Benjamín Harguindey (EscribiendoCine):
O vosotros los que entráis
En un mundo en el que nos sacudimos las malas películas como caspa al suelo, pocas son las ocasiones en las que nos cuestionamos el impacto duradero y negativo que tienen en nuestra vida. Tejen (2014) amerita tal introspección. ¿Hasta qué punto vale la pena sufrir una película que, por propia admisión del director es “imposible de disfrutar”?

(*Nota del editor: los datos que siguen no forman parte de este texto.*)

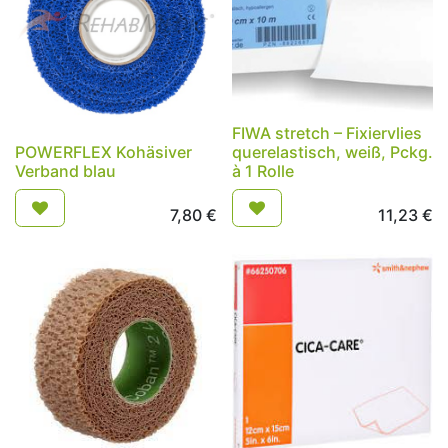
FIWA stretch – Fixiervlies
POWERFLEX Kohäsiver
querelastisch, weiß, Pckg.
Verband blau
à 1 Rolle
7,80
€
11,23
€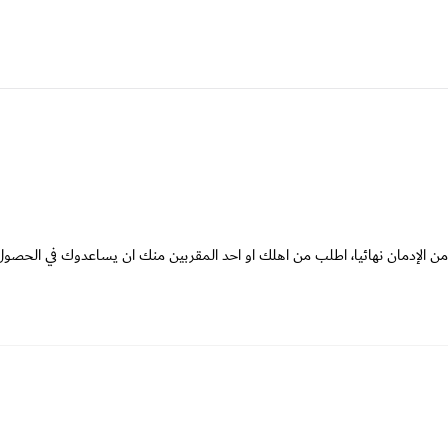
من الإدمان نهائيا، اطلب من اهلك او احد المقربين منك ان يساعدوك في الحصو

¿Es hedonista sugerir que sólo porque una experiencia es “singular y atípica” no significa que merezca la pena vivirla? ¿No es el verdadero hedonismo guiarse por la rauda promesa de la unicidad de una experiencia? Bueno, Tejen ciertamente es única. La ópera prima de Pablo Rabe ha creado, utilizado y roto un molde. Es una experiencia audiovisual difícil de traducir en palabras, o efectivamente en cualquier otro medio que no sea el cinematográfico.
Tejen nos presenta una fantasmagoría de composiciones espeluznantes diseñadas, primordialmente, para ingeniar inquietud y repulsión. Su hipótesis es la siguiente: el cuerpo humano es frágil y asqueroso. Y esta hipótesis la demuestra hasta el hartazgo con una situación que se sostiene durante toda la película, sin ningún tipo de evolución narrativa.
La situación ocurre a lo largo de dos períodos de tiempo alternativos. En uno, un hombre y su hija viven en una cabaña en el bosque, rodeados de animales muertos y podredumbre (no hablan; hay cuatro o cinco líneas de diálogo en toda la película). En otro, la niña ha crecido y se ha convertido en un bulto de huesos y extremidades desarticuladas, convulsionando día y noche en su cama, aullando llena de dolor, echando bocanadas de gritos ahogados, probablemente deseando una muerte que no llega ni comprende.
A la par se nos muestran imágenes de miriápodos y anélidos revolviéndose en la mugre, supurando baba mientras reptan dentro y fuera de orificios con enclenque gracia. La analogía entre la niña y los invertebrados es tan obvia que ni tenemos el placer de descubrirla. Pero se reitera una y otra y otra vez a lo largo de toda la película, con repugnante lujo de detalle. La imagen más repulsiva de todas, sin embargo, es la de una colonia de gusanos que ha hecho hogar en el rostro de la niña, habiendo lijado cualquier tipo de semblanza humana.
El hombre, de día, cuida de la niña. De noche tiene pesadillas. Sueña con cuerpos humanos que fornican en la oscuridad, prisioneros de un gran éxtasis o de un gran sufrimiento o ambas cosas. En este dantesco averno, pies y brazos se multiplican y vibran mecánicamente, no muy distinto a las imágenes de ciempiés que vemos unas cincuenta veces a lo largo de la cinta, por si a nadie le quedó claro que hombre e insecto son igual de patéticos.
¿Qué puede decirse a favor de esta “singular y atípica” experiencia, además de que tiene forma de sí misma? Posee una cadencia fotográfica y movimientos de cámara mesmerizantes (todo hecho por el mismo Rabe): la cámara en mano oscila entre ángulos intensos y retorcidos, y hay un encuadre en cámara lenta que recurre a lo largo de la película y guarda el único misterio de su historia. Pero la película no sólo posee 80 minutos insufribles de griterío y miseria y sufrimiento, sino que martilla incesante y monótonamente la única idea que tiene.